Text extraction from table cells

I have a pdf. The pdf contains a table. The table contains many cells (>100). I know the exact position (x,y) and dimension (w,h) of every cell of the table.
I need to extract text from cells using itextsharp. Using PdfReaderContentParser + FilteredTextRenderListener (using a code like this http://itextpdf.com/examples/iia.php?id=279 ) I can extract text but I need to run the whole procedure for each cell. My pdf have many cells and the program needs too much time to run. Is there a way to extract text from a list of "rectangle"? I need to know the text of each rectangle. I'm looking for something like PDFTextStripperByArea by PdfBox (you can define as many regions as you need and the get text using .getTextForRegion("region-name") ).

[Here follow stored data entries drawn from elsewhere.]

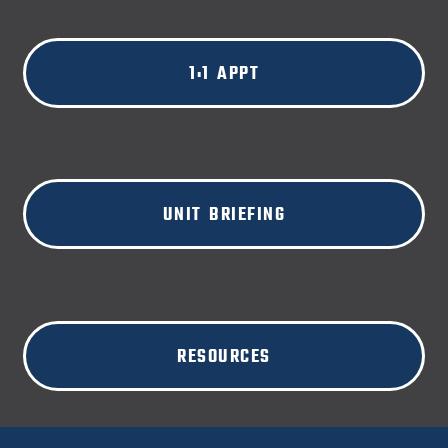
1:1 APPT
UNIT BRIEFING
RESOURCES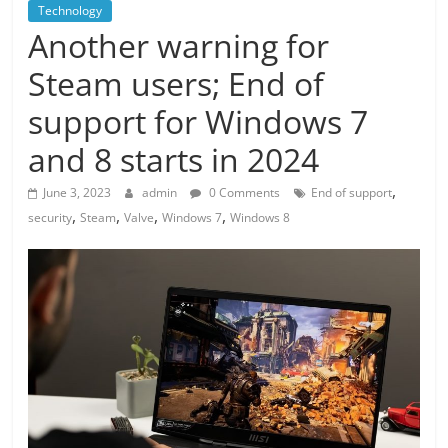
Technology
Another warning for
Steam users; End of
support for Windows 7
and 8 starts in 2024
,
June 3, 2023
admin
0 Comments
End of support
,
,
,
,
security
Steam
Valve
Windows 7
Windows 8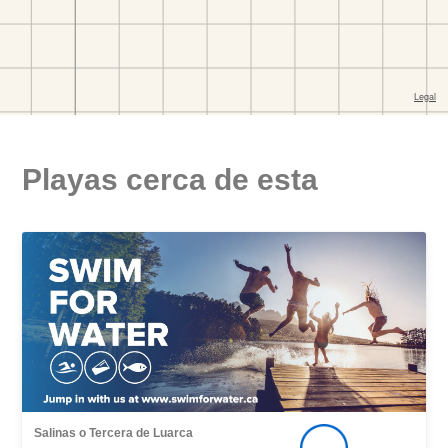
Playas cerca de esta
Salinas o Tercera de Luarca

This option is not immediately included in the iTextSharp distribution but it is easy to realize. In the following I use the iText (Java) class, interface, and method names because I am more at home with Java. They should easily be translatable into iTextSharp (C#) names.
If you use the LocationTextExtractionStrategy, you can can use its a posteriori TextChunkFilter mechanism instead of the a priori FilteredRenderListener mechanism used in the sample you linked to. This mechanism has been introduced in version 5.3.3.
For this you first parse the whole page content using the LocationTextExtractionStrategy without any FilteredRenderListener filtering applied. This makes the strategy object collect TextChunk objects for all PDF text objects on the page containing the associated base line segment.
Then you call the strategy's getResultantText overload with a TextChunkFilter argument (instead of the regular no-argument overload):
public String getResultantText(TextChunkFilter chunkFilter)
You call it with a different TextChunkFilter instance for each table cell. You have to implement this filter interface which is not too difficult as it only defines one method:
public static interface TextChunkFilter
{
/**
* #param textChunk the chunk to check
* #return true if the chunk should be allowed
*/
public boolean accept(TextChunk textChunk);
}
So the accept method of the filter for a given cell must test whether the text chunk in question is inside your cell.
(Instead of separate instances for each cell you can of course also create one instance whose parameters, i.e. cell coordinates, can be changed between getResultantText calls.)
PS: As mentioned by the OP, this TextChunkFilter has not yet been ported to iTextSharp. It should not be hard to do so, though, only one small interface and one method to add to the strategy.
PPS: In a comment sschuberth asked
Do you then still call PdfTextExtractor.getTextFromPage() when using getResultantText(), or does it somehow replace that call? If so, how to you then specify the page to extract to?
Actually PdfTextExtractor.getTextFromPage() internally already uses the no-argument getResultantText() overload:
public static String getTextFromPage(PdfReader reader, int pageNumber, TextExtractionStrategy strategy, Map<String, ContentOperator> additionalContentOperators) throws IOException
{
PdfReaderContentParser parser = new PdfReaderContentParser(reader);
return parser.processContent(pageNumber, strategy, additionalContentOperators).getResultantText();
}
To make use of a TextChunkFilter you could simply build a similar convenience method, e.g.
public static String getTextFromPage(PdfReader reader, int pageNumber, LocationTextExtractionStrategy strategy, Map<String, ContentOperator> additionalContentOperators, TextChunkFilter chunkFilter) throws IOException
{
PdfReaderContentParser parser = new PdfReaderContentParser(reader);
return parser.processContent(pageNumber, strategy, additionalContentOperators).getResultantText(chunkFilter);
}
In the context at hand, though, in which we want to parse the page content only once and apply multiple filters, one for each cell, we might generalize this to:
public static List<String> getTextFromPage(PdfReader reader, int pageNumber, LocationTextExtractionStrategy strategy, Map<String, ContentOperator> additionalContentOperators, Iterable<TextChunkFilter> chunkFilters) throws IOException
{
PdfReaderContentParser parser = new PdfReaderContentParser(reader);
parser.processContent(pageNumber, strategy, additionalContentOperators)
List<String> result = new ArrayList<>();
for (TextChunkFilter chunkFilter : chunkFilters)
{
result.add(strategy).getResultantText(chunkFilter);
}
return result;
}
(You can make this look fancier by using Java 8 collection streaming instead of the old'fashioned for loop.)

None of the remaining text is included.